I suspect all women come equipped with an OG granny clock, whether they recognize it or not. Perhaps I feel mine ticking louder than most because my familial lineage is literally dying out and there’s not a damn thing I can do about it. The pain of this realization is soothed in part by realizing that beyond the fate of my individual DNA, there is a broader human family who might benefit from an entirely new form of WEIRD and wonderful grandmothering.
I keep thinking back to something the Dali Lama said at the 2009 Vancouver Peace Summit.

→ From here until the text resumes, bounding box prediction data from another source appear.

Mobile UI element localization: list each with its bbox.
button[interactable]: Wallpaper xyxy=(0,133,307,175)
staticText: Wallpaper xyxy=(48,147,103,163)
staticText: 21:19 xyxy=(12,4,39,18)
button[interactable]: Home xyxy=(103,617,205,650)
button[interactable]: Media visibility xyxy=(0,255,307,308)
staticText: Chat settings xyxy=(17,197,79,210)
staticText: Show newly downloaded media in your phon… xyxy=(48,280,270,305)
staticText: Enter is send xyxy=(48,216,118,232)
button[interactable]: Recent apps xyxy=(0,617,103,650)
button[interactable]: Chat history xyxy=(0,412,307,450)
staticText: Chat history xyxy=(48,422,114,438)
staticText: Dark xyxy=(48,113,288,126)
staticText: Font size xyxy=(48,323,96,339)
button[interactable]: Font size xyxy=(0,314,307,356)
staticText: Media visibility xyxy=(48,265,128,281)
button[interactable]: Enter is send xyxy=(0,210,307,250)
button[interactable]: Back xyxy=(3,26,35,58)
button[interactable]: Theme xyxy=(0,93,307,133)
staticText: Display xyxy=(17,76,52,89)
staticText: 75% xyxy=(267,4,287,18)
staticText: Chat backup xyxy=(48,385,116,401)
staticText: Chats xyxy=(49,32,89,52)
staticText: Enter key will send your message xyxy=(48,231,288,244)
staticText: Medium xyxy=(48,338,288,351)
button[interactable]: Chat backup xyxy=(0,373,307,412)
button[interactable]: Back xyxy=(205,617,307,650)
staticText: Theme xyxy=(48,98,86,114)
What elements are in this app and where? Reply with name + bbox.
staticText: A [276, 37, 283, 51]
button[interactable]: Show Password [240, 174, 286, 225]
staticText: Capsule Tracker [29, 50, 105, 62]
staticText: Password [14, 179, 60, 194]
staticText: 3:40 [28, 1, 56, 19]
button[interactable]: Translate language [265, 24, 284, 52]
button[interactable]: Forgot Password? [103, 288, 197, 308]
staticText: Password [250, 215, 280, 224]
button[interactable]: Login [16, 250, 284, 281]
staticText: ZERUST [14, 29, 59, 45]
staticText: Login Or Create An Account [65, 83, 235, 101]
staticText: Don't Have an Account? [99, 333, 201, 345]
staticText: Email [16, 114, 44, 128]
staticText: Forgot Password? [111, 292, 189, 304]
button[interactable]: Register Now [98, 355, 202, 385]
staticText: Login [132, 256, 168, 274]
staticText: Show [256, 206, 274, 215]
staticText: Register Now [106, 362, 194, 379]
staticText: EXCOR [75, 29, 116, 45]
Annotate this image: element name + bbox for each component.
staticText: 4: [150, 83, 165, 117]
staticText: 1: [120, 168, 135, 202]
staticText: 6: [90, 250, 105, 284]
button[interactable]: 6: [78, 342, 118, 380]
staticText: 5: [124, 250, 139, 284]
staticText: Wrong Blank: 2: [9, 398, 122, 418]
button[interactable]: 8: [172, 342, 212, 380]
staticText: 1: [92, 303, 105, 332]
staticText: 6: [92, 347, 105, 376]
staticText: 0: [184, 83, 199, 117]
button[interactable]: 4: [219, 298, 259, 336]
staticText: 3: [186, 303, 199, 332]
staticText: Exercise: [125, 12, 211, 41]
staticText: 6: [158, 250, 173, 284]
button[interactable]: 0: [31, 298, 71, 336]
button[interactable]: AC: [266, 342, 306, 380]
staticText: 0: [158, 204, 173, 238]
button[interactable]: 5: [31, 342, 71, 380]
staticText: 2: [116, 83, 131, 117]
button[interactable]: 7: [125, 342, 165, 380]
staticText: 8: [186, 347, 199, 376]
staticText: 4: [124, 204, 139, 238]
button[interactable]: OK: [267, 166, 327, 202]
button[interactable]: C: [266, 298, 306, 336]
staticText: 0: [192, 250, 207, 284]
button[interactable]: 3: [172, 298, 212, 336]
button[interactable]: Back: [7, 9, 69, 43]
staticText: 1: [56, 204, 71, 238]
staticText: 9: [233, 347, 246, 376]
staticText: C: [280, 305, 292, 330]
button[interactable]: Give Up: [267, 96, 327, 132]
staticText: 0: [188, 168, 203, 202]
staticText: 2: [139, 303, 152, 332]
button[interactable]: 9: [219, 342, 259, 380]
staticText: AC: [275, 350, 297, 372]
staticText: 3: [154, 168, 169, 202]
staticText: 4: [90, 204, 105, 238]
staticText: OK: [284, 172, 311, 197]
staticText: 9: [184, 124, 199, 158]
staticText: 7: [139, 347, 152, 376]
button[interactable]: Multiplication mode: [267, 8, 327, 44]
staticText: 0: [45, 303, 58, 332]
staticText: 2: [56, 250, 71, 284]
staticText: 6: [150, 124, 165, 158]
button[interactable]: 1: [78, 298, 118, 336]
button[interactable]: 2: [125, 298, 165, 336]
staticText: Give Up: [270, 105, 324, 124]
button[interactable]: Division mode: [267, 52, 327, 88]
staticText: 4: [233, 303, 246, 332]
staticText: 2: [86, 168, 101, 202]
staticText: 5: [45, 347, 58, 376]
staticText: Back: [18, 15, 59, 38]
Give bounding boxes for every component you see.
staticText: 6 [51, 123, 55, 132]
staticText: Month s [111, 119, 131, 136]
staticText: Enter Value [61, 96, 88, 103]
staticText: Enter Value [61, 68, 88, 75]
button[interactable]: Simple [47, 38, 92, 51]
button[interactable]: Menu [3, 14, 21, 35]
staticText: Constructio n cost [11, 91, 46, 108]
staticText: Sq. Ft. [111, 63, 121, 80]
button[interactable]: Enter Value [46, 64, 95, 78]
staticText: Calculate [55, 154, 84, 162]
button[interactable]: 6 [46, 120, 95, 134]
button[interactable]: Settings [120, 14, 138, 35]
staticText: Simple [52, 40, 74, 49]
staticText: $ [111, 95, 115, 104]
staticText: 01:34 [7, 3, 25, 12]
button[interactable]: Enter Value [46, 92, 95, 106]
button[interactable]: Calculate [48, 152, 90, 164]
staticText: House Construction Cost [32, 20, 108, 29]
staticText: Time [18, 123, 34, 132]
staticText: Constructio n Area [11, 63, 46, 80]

During a discussion about the progress of Western women and their potential to lead efforts in promoting values that could help solve global challenges in the future, he said “Western women will save the world!” I'm pretty sure he was thinking about both OG and WEIRD grannies when he uttered those words.
Loved this.
Beautiful post Kathryn. A few years ago I wrote an essay exploring the grandmother hypothesis and the older woman's societal role. I loved reading your take on this very important topic. In the last two years especially I have felt my energy shift fundamentally towards this same direction. I needed that time after my own children to create some kind of a career and expression of myself at that moment. Now I am increasingly finding myself moving back to the core--my family and tending this patch of earth. I spent the last 6-weeks helping my child's family welcome their second baby. I lived in a rocking chair with this wee human (when not cooking for everyone) and it felt good.